- To do
Using the records below, output the stretch that opens with the line containing "CATEGORIEËN" and closes with the line containing "adidas Originals Samba iPhone 14 Pro", exactly and including both lines, with nothing more.

- Supplied entries
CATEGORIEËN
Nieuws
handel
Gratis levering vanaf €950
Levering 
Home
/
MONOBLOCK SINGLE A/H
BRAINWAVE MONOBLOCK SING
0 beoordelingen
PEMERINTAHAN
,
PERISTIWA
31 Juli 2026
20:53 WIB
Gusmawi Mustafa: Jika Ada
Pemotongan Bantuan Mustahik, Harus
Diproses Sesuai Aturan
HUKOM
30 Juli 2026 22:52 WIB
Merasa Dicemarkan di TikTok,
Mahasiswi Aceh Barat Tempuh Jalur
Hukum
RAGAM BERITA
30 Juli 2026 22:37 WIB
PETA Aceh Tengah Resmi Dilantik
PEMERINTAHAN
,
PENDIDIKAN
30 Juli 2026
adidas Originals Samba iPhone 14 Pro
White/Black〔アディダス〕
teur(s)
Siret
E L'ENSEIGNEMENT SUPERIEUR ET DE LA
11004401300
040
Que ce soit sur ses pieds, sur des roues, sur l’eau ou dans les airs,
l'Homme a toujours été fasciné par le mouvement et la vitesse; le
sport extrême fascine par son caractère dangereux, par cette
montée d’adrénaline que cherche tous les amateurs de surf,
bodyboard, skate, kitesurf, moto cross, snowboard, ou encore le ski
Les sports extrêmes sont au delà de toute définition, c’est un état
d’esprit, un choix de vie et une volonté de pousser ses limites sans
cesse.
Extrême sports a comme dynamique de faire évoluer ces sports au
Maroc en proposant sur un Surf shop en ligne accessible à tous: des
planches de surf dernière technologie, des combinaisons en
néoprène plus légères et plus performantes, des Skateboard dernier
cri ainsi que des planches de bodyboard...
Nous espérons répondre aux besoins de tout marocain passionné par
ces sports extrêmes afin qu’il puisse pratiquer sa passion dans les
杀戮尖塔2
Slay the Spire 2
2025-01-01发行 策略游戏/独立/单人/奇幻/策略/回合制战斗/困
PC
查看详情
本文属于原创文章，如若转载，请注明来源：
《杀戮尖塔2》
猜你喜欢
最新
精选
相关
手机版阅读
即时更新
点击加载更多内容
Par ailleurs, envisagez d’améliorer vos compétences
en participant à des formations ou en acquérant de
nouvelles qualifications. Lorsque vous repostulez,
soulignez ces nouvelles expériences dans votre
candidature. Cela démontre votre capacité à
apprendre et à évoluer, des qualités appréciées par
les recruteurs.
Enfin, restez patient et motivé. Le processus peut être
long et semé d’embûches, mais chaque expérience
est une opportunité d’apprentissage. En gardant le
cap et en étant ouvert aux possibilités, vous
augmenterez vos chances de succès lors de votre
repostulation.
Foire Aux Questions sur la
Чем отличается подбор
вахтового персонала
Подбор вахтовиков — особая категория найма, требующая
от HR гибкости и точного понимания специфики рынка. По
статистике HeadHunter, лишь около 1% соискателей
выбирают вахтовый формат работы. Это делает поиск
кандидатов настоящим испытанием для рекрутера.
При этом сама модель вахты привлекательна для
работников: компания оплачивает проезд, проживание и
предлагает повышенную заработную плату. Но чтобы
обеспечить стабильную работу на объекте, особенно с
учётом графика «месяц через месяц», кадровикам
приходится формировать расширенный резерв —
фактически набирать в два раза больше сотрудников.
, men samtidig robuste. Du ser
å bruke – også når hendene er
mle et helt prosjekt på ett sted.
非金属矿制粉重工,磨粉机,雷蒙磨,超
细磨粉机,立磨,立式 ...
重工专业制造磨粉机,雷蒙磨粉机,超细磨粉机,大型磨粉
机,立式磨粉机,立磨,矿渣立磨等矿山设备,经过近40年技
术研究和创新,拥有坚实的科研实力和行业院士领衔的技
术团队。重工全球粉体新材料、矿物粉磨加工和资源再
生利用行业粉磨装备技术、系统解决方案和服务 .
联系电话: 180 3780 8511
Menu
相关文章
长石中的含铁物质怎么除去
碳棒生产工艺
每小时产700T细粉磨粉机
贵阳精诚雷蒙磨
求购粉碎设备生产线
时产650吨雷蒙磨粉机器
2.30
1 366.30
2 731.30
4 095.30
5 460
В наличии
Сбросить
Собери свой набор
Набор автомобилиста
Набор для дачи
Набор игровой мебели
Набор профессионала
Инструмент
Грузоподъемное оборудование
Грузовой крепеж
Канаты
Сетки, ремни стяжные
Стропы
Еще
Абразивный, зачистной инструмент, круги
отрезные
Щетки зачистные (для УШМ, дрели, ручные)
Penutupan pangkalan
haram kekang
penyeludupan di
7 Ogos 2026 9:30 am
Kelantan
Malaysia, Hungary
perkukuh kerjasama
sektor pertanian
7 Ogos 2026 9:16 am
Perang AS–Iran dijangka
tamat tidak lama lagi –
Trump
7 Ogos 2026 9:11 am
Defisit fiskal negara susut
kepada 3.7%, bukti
--
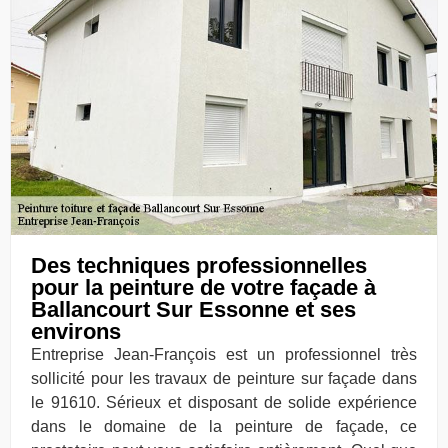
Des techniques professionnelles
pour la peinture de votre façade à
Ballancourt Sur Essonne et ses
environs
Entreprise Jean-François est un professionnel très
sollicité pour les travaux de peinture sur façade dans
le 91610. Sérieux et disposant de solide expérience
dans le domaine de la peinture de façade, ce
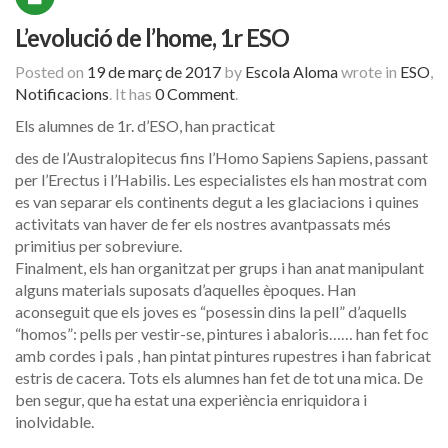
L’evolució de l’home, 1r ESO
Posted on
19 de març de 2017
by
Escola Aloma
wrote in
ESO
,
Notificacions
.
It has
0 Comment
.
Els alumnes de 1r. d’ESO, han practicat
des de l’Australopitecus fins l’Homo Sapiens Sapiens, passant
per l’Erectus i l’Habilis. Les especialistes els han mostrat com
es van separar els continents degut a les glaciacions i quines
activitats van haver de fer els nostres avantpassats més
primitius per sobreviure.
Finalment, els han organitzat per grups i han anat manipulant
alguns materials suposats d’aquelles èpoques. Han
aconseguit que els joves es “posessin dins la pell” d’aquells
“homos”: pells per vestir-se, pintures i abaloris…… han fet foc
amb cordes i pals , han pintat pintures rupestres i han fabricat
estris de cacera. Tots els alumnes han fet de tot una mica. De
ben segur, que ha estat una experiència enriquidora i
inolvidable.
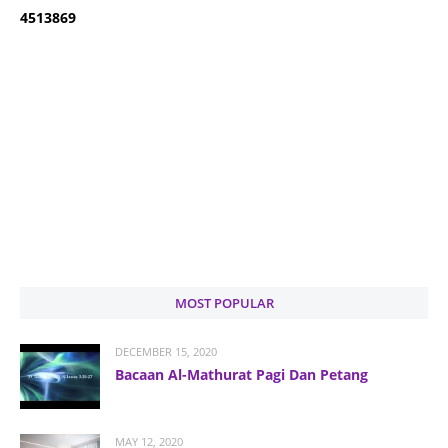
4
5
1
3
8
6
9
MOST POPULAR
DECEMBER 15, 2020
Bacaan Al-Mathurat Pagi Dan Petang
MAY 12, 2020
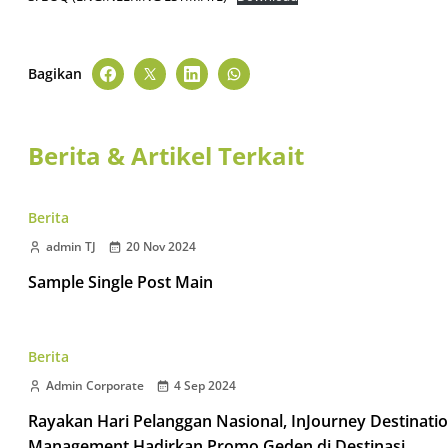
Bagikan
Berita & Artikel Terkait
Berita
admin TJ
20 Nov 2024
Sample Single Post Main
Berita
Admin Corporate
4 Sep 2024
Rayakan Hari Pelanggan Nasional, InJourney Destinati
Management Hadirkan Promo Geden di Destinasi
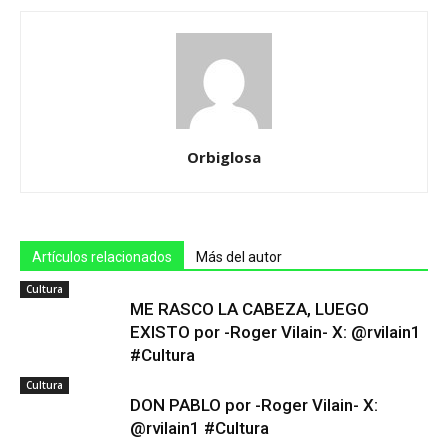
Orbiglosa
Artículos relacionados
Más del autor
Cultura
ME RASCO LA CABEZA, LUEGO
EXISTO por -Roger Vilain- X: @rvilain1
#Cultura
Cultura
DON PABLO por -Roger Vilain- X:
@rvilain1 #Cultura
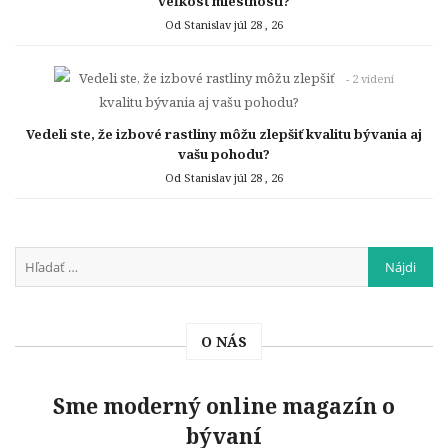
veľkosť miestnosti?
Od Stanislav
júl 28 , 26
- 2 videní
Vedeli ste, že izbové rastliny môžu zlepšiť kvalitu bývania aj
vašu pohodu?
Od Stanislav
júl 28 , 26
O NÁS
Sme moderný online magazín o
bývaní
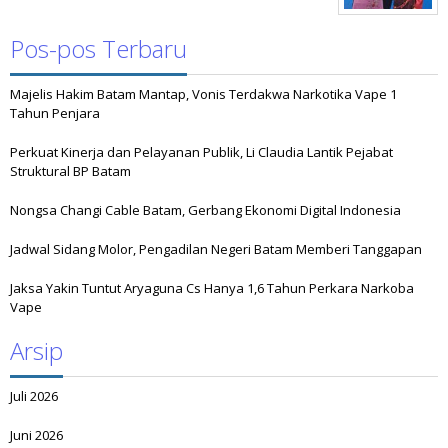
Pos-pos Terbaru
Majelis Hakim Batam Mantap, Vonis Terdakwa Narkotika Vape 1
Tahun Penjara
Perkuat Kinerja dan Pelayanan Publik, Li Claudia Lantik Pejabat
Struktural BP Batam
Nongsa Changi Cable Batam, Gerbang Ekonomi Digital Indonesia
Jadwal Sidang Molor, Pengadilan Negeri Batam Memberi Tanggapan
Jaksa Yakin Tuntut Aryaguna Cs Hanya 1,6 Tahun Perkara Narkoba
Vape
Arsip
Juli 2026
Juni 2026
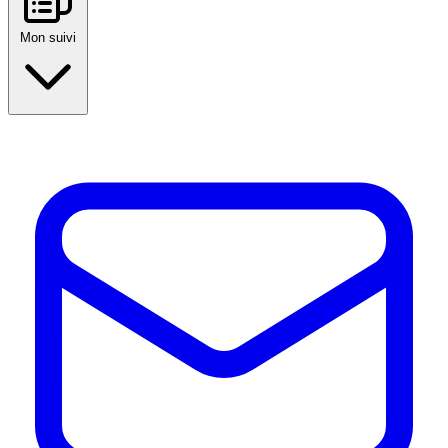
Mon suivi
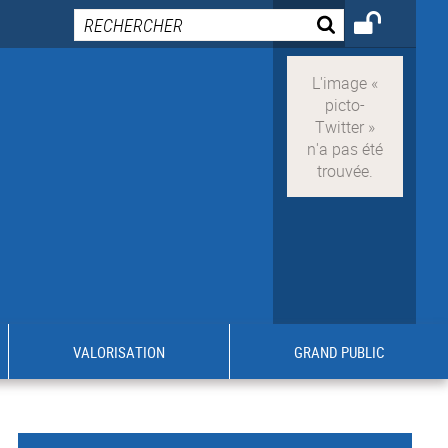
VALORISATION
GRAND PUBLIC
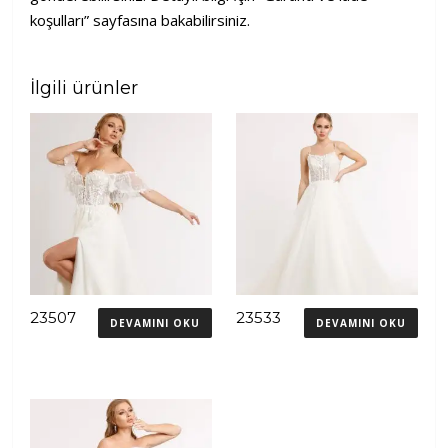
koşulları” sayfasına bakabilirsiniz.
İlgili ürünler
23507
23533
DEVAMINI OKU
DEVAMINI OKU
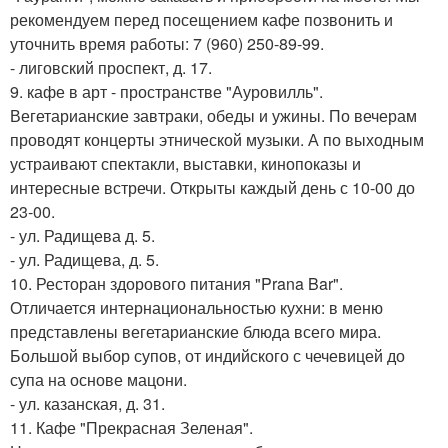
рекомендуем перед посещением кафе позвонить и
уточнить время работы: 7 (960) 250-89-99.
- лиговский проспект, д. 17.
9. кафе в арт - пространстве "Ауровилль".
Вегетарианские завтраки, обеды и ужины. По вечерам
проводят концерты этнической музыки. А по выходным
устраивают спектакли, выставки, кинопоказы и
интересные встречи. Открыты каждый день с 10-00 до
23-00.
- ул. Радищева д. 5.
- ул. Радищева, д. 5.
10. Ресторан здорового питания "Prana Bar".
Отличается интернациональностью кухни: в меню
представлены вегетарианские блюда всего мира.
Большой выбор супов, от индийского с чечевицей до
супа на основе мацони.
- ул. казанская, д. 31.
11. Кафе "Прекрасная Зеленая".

- Result of the task
CATEGORIEËN
Nieuws
handel
Gratis levering vanaf €950
Levering 
Home
/
MONOBLOCK SINGLE A/H
BRAINWAVE MONOBLOCK SING
0 beoordelingen
PEMERINTAHAN
,
PERISTIWA
31 Juli 2026
20:53 WIB
Gusmawi Mustafa: Jika Ada
Pemotongan Bantuan Mustahik, Harus
Diproses Sesuai Aturan
HUKOM
30 Juli 2026 22:52 WIB
Merasa Dicemarkan di TikTok,
Mahasiswi Aceh Barat Tempuh Jalur
Hukum
RAGAM BERITA
30 Juli 2026 22:37 WIB
PETA Aceh Tengah Resmi Dilantik
PEMERINTAHAN
,
PENDIDIKAN
30 Juli 2026
adidas Originals Samba iPhone 14 Pro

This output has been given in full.